**What to do**
In the entries that follow, repeat exactly the lines from the one that has "August 2024" through the one that has "информацию у менеджеров компании по", but omit pictures.

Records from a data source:
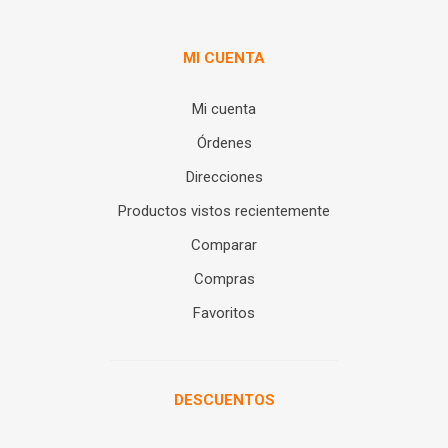
MI CUENTA
Mi cuenta
Órdenes
Direcciones
Productos vistos recientemente
Comparar
Compras
Favoritos
DESCUENTOS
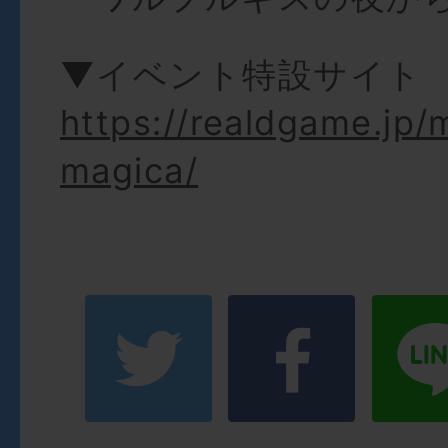
▼イベント特設サイト
https://realdgame.jp
magica/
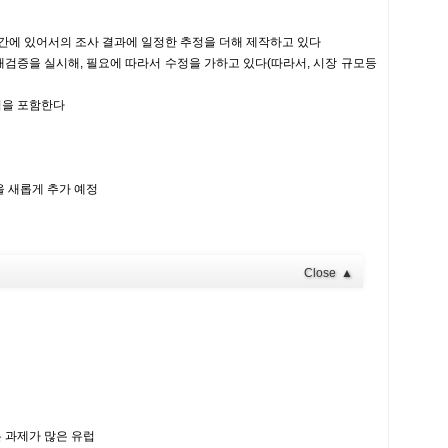
기간에 있어서의 조사 결과에 일정한 추정을 더해 제작하고 있다
검증을 실시해, 필요에 따라서 수정을 가하고 있다(따라서, 시장 규모등
입을 포함한다
을 새롭게 추가 예정
Close
▲
 과제가 많은 유럽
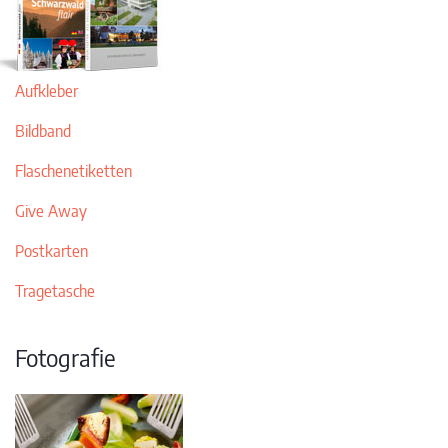
Aufkleber
Bildband
Flaschenetiketten
Give Away
Postkarten
Tragetasche
Fotografie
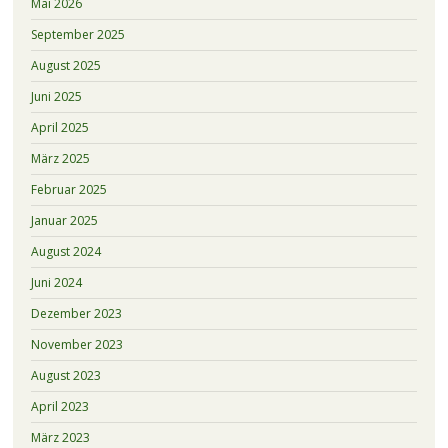
Mai 2026
September 2025
August 2025
Juni 2025
April 2025
März 2025
Februar 2025
Januar 2025
August 2024
Juni 2024
Dezember 2023
November 2023
August 2023
April 2023
März 2023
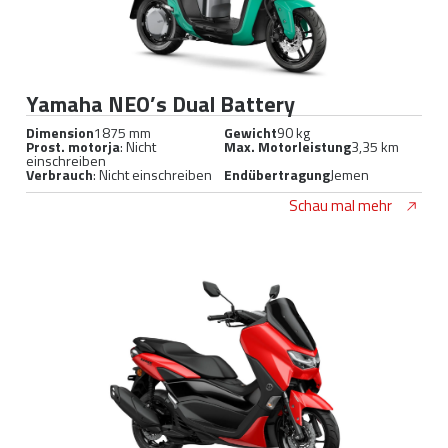
Yamaha NEO’s Dual Battery
Dimension
1875 mm
Gewicht
90 kg
Prost. motorja
: Nicht
Max. Motorleistung
3,35 km
einschreiben
Verbrauch
: Nicht einschreiben
Endübertragung
Jemen
Schau mal mehr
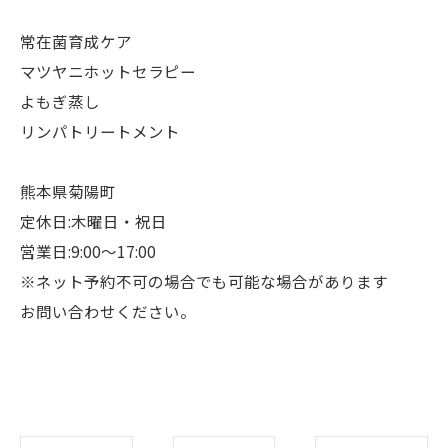
常在菌育成ケア
マツヤニホットセラピー
よもぎ蒸し
リンパトリートメント
熊本県菊陽町
定休日:木曜日・祝日
営業日:9:00〜17:00
※ネット予約不可の場合でも可能な場合があります
お問い合わせください。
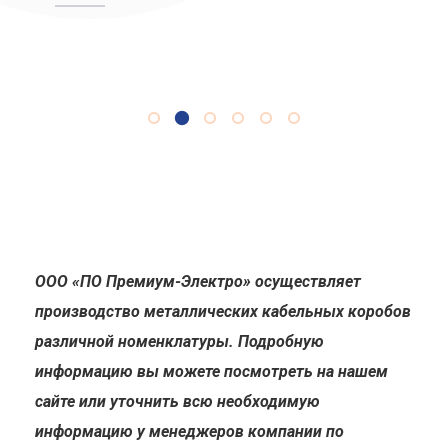
ООО «ПО Премиум-Электро» осуществляет
производство металлических кабельных коробов
различной номенклатуры. Подробную
информацию вы можете посмотреть на нашем
сайте или уточнить всю необходимую
информацию у менеджеров компании по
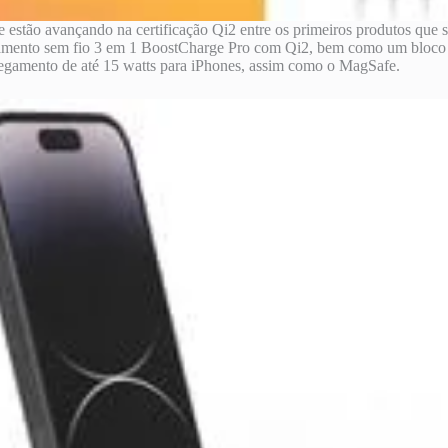
 estão avançando na certificação Qi2 entre os primeiros produtos que
egamento sem fio 3 em 1 BoostCharge Pro com Qi2, bem como um bloco 
egamento de até 15 watts para iPhones, assim como o ‌MagSafe‌.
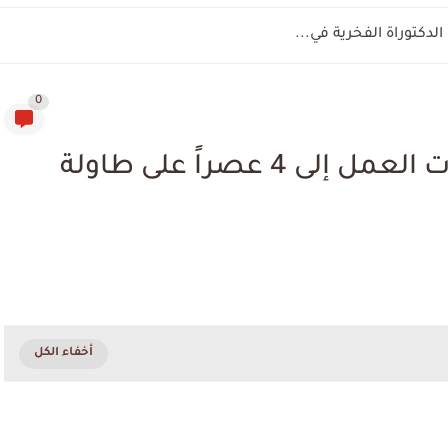
دكتوراة الفخرية في...
0
صدمة للموظفين... مد ساعات العمل إلى 4 عصراً على طاولة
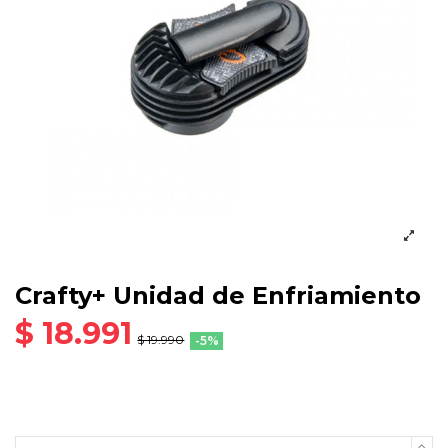
Crafty+ Unidad de Enfriamiento
$ 18.991
$ 19.990
-5%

**Exercise result**
August 2024
Juni 2024
Dezember 2023
November 2023
August 2023
April 2023
März 2023
Yamaha NEO’s Dual Battery
Dimension
1875 mm
Gewicht
90 kg
Prost. motorja
: Nicht
Max. Motorleistung
3,35 km
einschreiben
Verbrauch
: Nicht einschreiben
Endübertragung
Jemen
Schau mal mehr
常在菌育成ケア
マツヤニホットセラピー
よもぎ蒸し
リンパトリートメント
熊本県菊陽町
定休日:木曜日・祝日
営業日:9:00〜17:00
※ネット予約不可の場合でも可能な場合があります
お問い合わせください。
ООО «ПО Премиум-Электро» осуществляет
производство металлических кабельных коробов
различной номенклатуры. Подробную
информацию вы можете посмотреть на нашем
сайте или уточнить всю необходимую
информацию у менеджеров компании по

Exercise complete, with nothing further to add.